The religious and political clash between the two branches of Islam, Sunnis and Shiites, is reflected today in the diplomatic isolation of Qatar, which despite sharing with Saudis the Wahabite variant of Sunnism, is accused by Saudi Arabia, the Emirates, Bahrein and Egypt of protecting terrorist groups and of becoming a vehicle for revolutionary ideas from Iran, country with which it shares the exploitation of natural gas sites in the Gulf. The air, sea and land blockade of Qatar, which has been formulating an ambitious policy independent from its neighbors– materialized in symbolic achievements like hosting the World Cup in 2022, which has meant building twelve new stadiums in the country – , has its latest chapter in the Saudi project to build a canal in its own territory aiming to boost touristic developments, but in the process also turning the Qatar Peninsula into an island.

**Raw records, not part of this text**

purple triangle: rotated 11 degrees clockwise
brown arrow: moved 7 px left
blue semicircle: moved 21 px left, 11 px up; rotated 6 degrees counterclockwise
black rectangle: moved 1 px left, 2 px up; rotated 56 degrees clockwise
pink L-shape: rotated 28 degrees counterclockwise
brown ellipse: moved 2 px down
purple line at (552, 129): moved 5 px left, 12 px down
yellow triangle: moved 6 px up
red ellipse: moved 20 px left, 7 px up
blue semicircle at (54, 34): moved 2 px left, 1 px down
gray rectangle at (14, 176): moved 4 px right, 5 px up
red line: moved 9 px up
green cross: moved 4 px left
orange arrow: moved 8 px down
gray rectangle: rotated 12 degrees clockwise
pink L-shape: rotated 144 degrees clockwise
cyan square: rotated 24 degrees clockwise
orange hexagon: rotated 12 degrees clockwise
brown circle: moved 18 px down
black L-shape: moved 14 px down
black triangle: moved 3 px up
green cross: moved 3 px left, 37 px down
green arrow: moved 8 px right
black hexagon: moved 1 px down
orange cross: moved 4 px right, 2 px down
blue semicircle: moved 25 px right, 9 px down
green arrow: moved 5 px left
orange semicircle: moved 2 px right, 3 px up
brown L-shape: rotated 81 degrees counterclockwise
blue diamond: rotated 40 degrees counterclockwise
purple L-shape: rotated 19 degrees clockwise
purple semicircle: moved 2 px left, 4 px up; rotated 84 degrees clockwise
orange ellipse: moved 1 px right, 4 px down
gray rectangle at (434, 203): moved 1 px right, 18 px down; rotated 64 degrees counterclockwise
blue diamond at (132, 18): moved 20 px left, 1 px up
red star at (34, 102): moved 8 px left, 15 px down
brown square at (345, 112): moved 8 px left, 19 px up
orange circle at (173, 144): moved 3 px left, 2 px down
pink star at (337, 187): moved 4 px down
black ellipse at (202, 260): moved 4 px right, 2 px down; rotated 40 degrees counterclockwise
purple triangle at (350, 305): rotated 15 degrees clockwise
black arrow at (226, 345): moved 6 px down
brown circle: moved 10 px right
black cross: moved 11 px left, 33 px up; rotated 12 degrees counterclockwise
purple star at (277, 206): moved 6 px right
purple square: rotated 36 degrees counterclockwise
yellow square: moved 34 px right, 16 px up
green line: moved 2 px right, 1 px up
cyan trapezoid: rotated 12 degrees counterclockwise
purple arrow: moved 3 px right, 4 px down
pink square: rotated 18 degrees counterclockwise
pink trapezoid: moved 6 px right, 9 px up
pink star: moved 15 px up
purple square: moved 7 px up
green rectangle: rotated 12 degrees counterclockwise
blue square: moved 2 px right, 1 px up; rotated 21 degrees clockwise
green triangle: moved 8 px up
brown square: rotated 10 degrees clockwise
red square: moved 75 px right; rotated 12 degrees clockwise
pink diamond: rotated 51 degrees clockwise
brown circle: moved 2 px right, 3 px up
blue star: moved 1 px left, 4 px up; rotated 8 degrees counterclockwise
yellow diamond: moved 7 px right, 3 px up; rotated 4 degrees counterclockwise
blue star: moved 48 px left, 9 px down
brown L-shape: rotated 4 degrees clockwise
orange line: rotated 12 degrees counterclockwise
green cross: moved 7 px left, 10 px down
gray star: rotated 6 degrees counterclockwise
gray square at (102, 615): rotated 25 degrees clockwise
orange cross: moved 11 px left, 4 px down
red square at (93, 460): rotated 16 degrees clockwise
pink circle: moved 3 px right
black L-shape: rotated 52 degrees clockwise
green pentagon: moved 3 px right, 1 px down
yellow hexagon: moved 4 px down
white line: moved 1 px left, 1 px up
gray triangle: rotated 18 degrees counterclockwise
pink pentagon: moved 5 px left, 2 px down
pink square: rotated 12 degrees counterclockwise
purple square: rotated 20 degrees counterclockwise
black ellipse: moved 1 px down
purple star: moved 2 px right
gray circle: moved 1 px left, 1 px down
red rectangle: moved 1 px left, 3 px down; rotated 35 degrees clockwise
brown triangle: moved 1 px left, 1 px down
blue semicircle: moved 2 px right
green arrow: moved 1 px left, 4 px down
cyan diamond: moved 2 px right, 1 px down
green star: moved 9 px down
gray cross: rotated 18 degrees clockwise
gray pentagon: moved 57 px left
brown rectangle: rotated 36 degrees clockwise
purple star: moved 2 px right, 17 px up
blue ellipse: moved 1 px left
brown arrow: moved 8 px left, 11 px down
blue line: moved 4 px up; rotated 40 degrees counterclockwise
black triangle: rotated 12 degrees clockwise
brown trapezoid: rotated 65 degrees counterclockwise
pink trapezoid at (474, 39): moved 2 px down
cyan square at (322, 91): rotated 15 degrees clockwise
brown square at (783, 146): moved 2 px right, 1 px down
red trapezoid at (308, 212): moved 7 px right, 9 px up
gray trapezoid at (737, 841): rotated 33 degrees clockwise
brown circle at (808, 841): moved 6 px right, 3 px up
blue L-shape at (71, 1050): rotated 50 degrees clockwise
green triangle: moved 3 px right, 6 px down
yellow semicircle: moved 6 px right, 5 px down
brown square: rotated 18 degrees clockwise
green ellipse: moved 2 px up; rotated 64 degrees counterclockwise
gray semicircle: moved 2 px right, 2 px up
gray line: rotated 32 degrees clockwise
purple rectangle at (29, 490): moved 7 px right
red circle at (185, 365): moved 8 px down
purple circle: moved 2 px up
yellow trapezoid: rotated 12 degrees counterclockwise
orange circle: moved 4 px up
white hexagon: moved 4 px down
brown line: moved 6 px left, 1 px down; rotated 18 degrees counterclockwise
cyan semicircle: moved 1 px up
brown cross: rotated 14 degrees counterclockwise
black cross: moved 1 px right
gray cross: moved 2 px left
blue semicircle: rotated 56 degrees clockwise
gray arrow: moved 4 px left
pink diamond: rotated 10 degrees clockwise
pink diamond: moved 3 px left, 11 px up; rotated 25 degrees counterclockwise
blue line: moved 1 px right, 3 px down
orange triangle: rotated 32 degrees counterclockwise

In the campaign for media visibility between Abu Dhabi and Qatar, the recently completed monumental constructions in both countries play a symbolic role that one is tempted to associate with their respective strategic agendas: while the Emirate has played a conservative and traditionalist role, the friendly and ethereal curves of the museum in Saadiyat Island – ‘Happiness Island’ – speak a female language; and there is no better expression of the masculine assertiveness of Qatar than the hard edges of the library, that lifts its violent folds in the cultural district of Doha. I do not know if Rem Koolhaas is from Mars and Jean Nouvel is from Venus, but the poet Rafael Alberti titled Golfo de sombras (Gulf of Shadows) his book devoted to the female sex, and in the tangled sky of the Louvre dome many shall see Courbet’s L’origine du monde, a painting that will never be displayed in the Gulf.